Following internalization, the microbe is enclosed in a vesicular phagosome which then undergoes fusion with primary or secondary lysosomes, forming a phagolysosome. There are various mechanisms that lead to intracellular killing; there are oxidative processes, and others independent of the oxidative metabolism. The former involves the activation of membrane enzyme systems that lead to a stimulation of oxygen uptake (known as the respiratory burst), and its reduction to reactive oxygen intermediates (ROIs), molecular species that are highly toxic for microorganisms. The enzyme responsible for the elicitation of the respiratory burst is known as nicotinamide adenine dinucleotide phosphate (NADPH) oxidase, which is composed of five subunits. One component is a membrane cytochrome made up of two protein subunits, gp91phox and p22phox; the remaining three components are cytosolic-derived proteins: p40phox, p47phox, and p67phox. NADPH oxidase exists in the cytosol of the AM when in a quiescent state; but upon activation, two of its cytosolic components, p47phox and p67phox, have their tyrosine and serine residues phosphorylated, which are then able to mediate translocation of NADPHox to the cytochrome component, gp91phox/p22phox, on the plasma membrane via cytoskeletal elements.

Compared to other phagocytes, the respiratory burst in AM is of a greater magnitude. Oxygen-independent microbicidal mechanisms are based on the production of acid, on the secretion of lysozymes, on iron-binding proteins, and on the synthesis of toxic cationic polypeptides. Macrophages possess a repertoire of antimicrobial molecules packaged within their granules and lysosomes. These organelles contain a plethora of degradative enzymes and antimicrobial peptides that are released into the phagolysosome, such as proteases, nucleases, phosphatases, esterases, lipases, and highly basic peptides. Moreover, macrophages possess a number of nutrient deprivation mechanisms that are used to starve phagocytosed pathogens of essential micronutrients. Certain microorganisms have evolved countermeasures which enable them to evade being destroyed by phagocytes. Although lysosomal-mediated degradation is an efficient means by which to neutralize an infection and prevent colonization, several pathogens parasitize macrophages, exploiting them as a host cell for growth, maintenance and replication. Parasites like Toxoplasma gondii and mycobacteria are able to prevent fusion of phagosomes with lysosomes, thus escaping the harmful action of lysosomal hydrolases. Others avoid lysosomes by leaving the phagocytic vacuole, to reach the cytosolic matrix where their development is unhindered. In these instances, macrophages may be triggered to actively destroy phagocytosed microorganisms by producing a number of highly toxic molecules and inducing deprivational mechanism to starve it.

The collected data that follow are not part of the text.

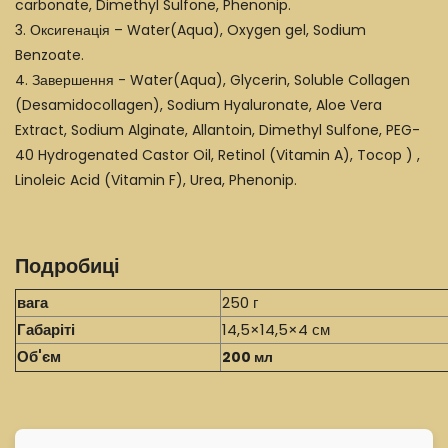
carbonate, Dimethyl Sulfone, Phenonip.
3. Оксигенація – Water(Aqua), Oxygen gel, Sodium
Benzoate.
4. Завершення - Water(Aqua), Glycerin, Soluble Collagen
(Desamidocollagen), Sodium Hyaluronate, Aloe Vera
Extract, Sodium Alginate, Allantoin, Dimethyl Sulfone, PEG-
40 Hydrogenated Castor Oil, Retinol (Vitamin A), Tocop ) ,
Linoleic Acid (Vitamin F), Urea, Phenonip.
Подробиці
вага
250 г
Габаріті
14,5×14,5×4 см
Об'єм
200 мл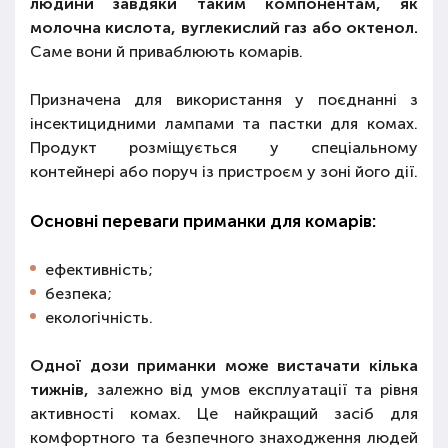
людини завдяки таким компонентам, як
молочна кислота, вуглекислий газ або октенол.
Саме вони й приваблюють комарів.
Призначена для використання у поєднанні з
інсектицидними лампами та пастки для комах.
Продукт розміщується у спеціальному
контейнері або поруч із пристроєм у зоні його дії.
Основні переваги приманки для комарів:
ефективність;
безпека;
екологічність.
Одної дози приманки може вистачати кілька
тижнів,
залежно від умов експлуатації та рівня
активності комах. Це найкращий засіб для
комфортного та безпечного знаходження людей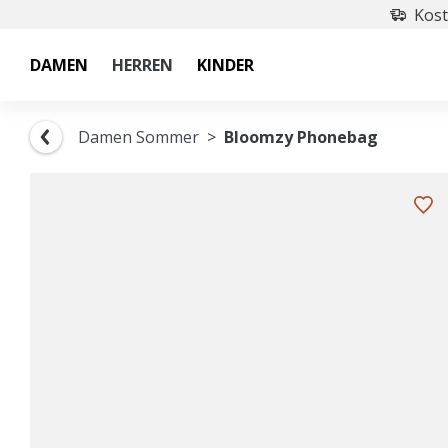
Kost
DAMEN
HERREN
KINDER
Damen Sommer
Bloomzy Phonebag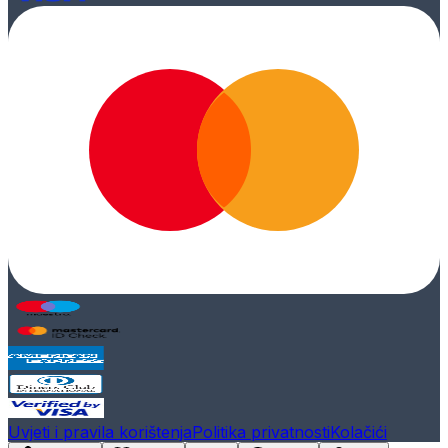
Uvjeti i pravila korištenja
Politika privatnosti
Kolačići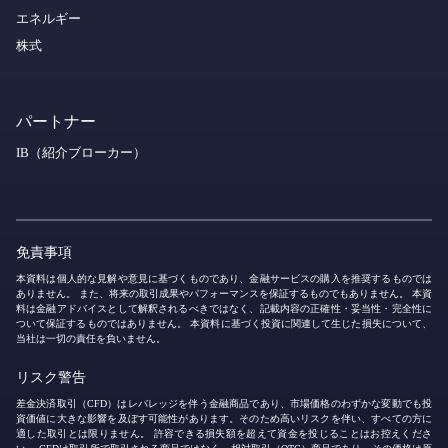
エネルギー
株式
パートナー
IB（紹介ブローカー）
免責事項
本資料は個人的な見解や意見に基づくものであり、金融サービスの購入を推奨するものでは
ありません。 また、将来の取引成果やパフォーマンスを保証するものでもありません。 本資
料は金融アドバイスとして解釈されるべきではなく、記載内容の正確性・妥当性・完全性に
ついて保証するものではありません。 本資料に基づく投資に関連して生じた損失について、
当社は一切の責任を負いません。
リスク警告
差金決済取引（CFD）はレバレッジを伴う金融商品であり、市場価格のわずかな変動でも投
資価値に大きな影響を及ぼす可能性があります。そのため高いリスクを伴い、すべての方に
適した取引とは限りません。 許容できる損失額を超えて資金を投じることはお控えくださ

Finally, some microbes have enzymes to detoxify oxygen metabolites formed during the respiratory burst.

When insufficient to ward off the threat, alveolar macrophages can release proinflammatory cytokines and chemokines to call forth a highly developed network of defensive phagocytic cells responsible for the adaptive immune response.

The lungs are especially sensitive and prone to damage, thus to avoid collateral damage to type 1 and type II pneumocytes, alveolar macrophages are kept in a quiescent state, producing little inflammatory cytokines and displaying little phagocytic activity, as evidenced by downregulated expression of the phagocytic receptor Macrophage 1 antigen (Mac-1). AMs actively suppress the induction of two of the immunity systems of the body: the adaptive immunity and humoral immunity. The adaptive immunity is suppressed through AM’s effects on interstitial dendritic cells, B-cells and T-cells, as these cells are less selective of what they destroy, and often cause unnecessary damage to normal cells. To prevent uncontrolled inflammation in the lower respiratory tract, alveolar macrophages secrete nitric oxide, prostaglandins, interleukin-4 and -10(IL-4, IL-10), and transforming growth factor-β (TGF-β).